За его спиной переливалось полотнище государственного знамени с изображением золотого лосося, выпрыгивающего из речных волн и символизирующего богатство и процветание. Однако взгляд рыбы казался почему—то озадаченным, будто государственный символ сомневался в происходящем.

Облачённый в безупречно сшитый костюм глубокого синего цвета, Голова государства начал речь негромко и проникновенно. Его голос звучал искренне и волнующе, однако официальные рамки этикета не позволяли проявить эмоции ярче.

Слова были чёткими и размеренными, вызывая лёгкую дрожь в сердцах одних слушателей и ироничные улыбки у других. Иногда паузы затягивались театрально долго, заставляя зрителей невольно склоняться к экранам, опасаясь упустить важную мысль.

Он говорил о высоких задачах, стоящих перед нацией, необходимости мобилизации духовных и моральных ресурсов и новых горизонтах, которые непременно будут достигнуты под его мудрым руководством. Подробности этих целей намеренно не раскрывались, оставляя простор для интерпретаций политологов.

Камера время от времени меняла ракурс, подчёркивая суровую задумчивость на лице выступающего, особенно когда речь заходила о великих предках и историческом долге нынешнего поколения.

В один из моментов он сдержанно приложил руку к сердцу и слегка склонил голову, выражая уважение чему—то незримому, но, несомненно, важному. Именно в это мгновение лосось на знамени выглядел особенно взволнованным, словно осознал важность происходящего.

Речь постепенно ускорялась и наполнялась официальным оптимизмом, патриотической убеждённостью и едва заметной таинственностью, будто за кулисами происходило нечто большее, чем просто обращение к народу.

Выступающий поблагодарил тружеников села, учёных, работников сферы безопасности, упомянул ветеранов, студенчество и матерей—одиночек. Отдельные слова благодарности прозвучали и в адрес телеведущих – «за выдержку, стиль и правильные акценты». Прозвучало это почти как шутка, хотя выражение его лица оставалось серьёзным.

Затем он перешёл к основной части выступления, указав на сложные времена, кризис и необходимость нового мышления. Было подчёркнуто, что привычные меры не работают, а ответственность больше не может оставаться частным делом.

Сделав паузу и внимательно посмотрев в камеру, Голова государства сообщил, что депутат Павел Алексеевич Кручинин предложил новый законопроект. Это было сказано почти небрежно, однако именно в этот момент зал ощутимо напрягся, полностью сосредоточившись на произносимых словах.

Инициатива была охарактеризована как «смелая, спорная, но заслуживающая обсуждения». Термин «женское распределение» он не произносил напрямую и не дал предложению прямой оценки. Вместо этого звучали аккуратные формулировки: «мера, соответствующая духу времени», «возможность пересмотреть устоявшиеся парадигмы», «вариант, требующий общественного отклика».
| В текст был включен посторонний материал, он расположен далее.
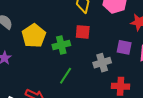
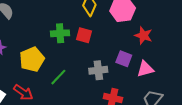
yellow pentagon: (34, 36) -> (32, 59), moved
green cross: (61, 45) -> (60, 33), moved

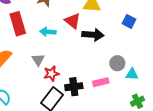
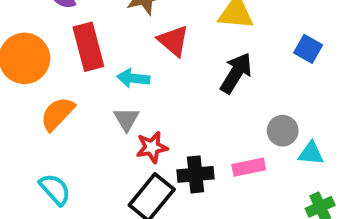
red triangle: (73, 21) -> (173, 41), moved
cyan arrow: (48, 32) -> (133, 78), moved
black arrow: (93, 35) -> (236, 73), turned -65

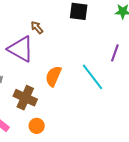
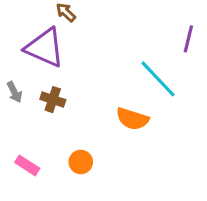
orange semicircle: (53, 76) -> (132, 119), moved, turned -90
brown cross: (25, 98) -> (53, 100), moved, size x0.7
Речь шла о «вызовах», «кризисе репродуктивной воли», необходимости консолидации и новом взгляде на свободу «через призму коллективной судьбы». При этом постоянно подчёркивалось, что идея пока является предметом обсуждения, вопросом не решённым окончательно и требующим зрелого, национально ориентированного подхода.

Ни разу он не перешёл черту, за которой начинались бы обещания или угрозы. Менялись лишь интонации: чуть мягче, чуть жёстче, и взгляд становился чуть внимательнее или чуть отстранённее. Оставались неизменными формулировки: «в интересах народа», «ради будущих поколений», «исходя из исторической устойчивости».

В конце выступления он сказал:

– Я призываю к широкой общественной дискуссии. Без крика и лозунгов. С уважением к правде и внутренней тишине каждого.

После этих слов выступающий отступил назад и замолчал.

В зале, где находились депутаты, министры, губернаторы и общественно значимые лица, поднялась волна аплодисментов. Сперва робкая, она постепенно стала синхронной и продолжительной. Люди вставали неохотно, будто сомневаясь в уместности момента, но по мере подъёма их лица наполнялись патриотической благостью. Министр цифровой повестки слегка покраснел, склонил голову и приложил руку к груди, словно собираясь произнести торжественную клятву.

Камеры зафиксировали всё: одобрительные улыбки, сдержанные кивки, пару искренне эмоциональных взглядов и даже депутата, который в прошлом году устраивал флешмоб против «разрешения многожёнства». Теперь он аплодировал так, будто сам предложил инициативу.

Запись речи повторяли каждые полчаса на всех каналах. В новостной сетке она обозначалась как «Обр. Головы. Часть 1», хотя никакой второй части никто не анонсировал. Просто оставили свободное место, возможно, про запас.

К полудню выступление стало главной темой в социальных сетях и новостных агрегаторах: «Славтуб», «Славстаграм», «ВКонтакте», «Речник.новости», «Респект.Медиа». В заголовках не было конкретики: «Нам есть над чем подумать», «Поворот, который нужен», «Слова, которые останутся».

В «Славстаграме» за час появилось более двадцати тысяч публикаций с хэштегом #СлушаемГолову. На фотографиях – молодые женщины, чаще в белых платьях, с книгами или на фоне флагов. Часть снимков была явно постановочной – одинаковые позы, свет и лозунги. Баннер «Свободна для страны» появился одновременно в тридцати регионах.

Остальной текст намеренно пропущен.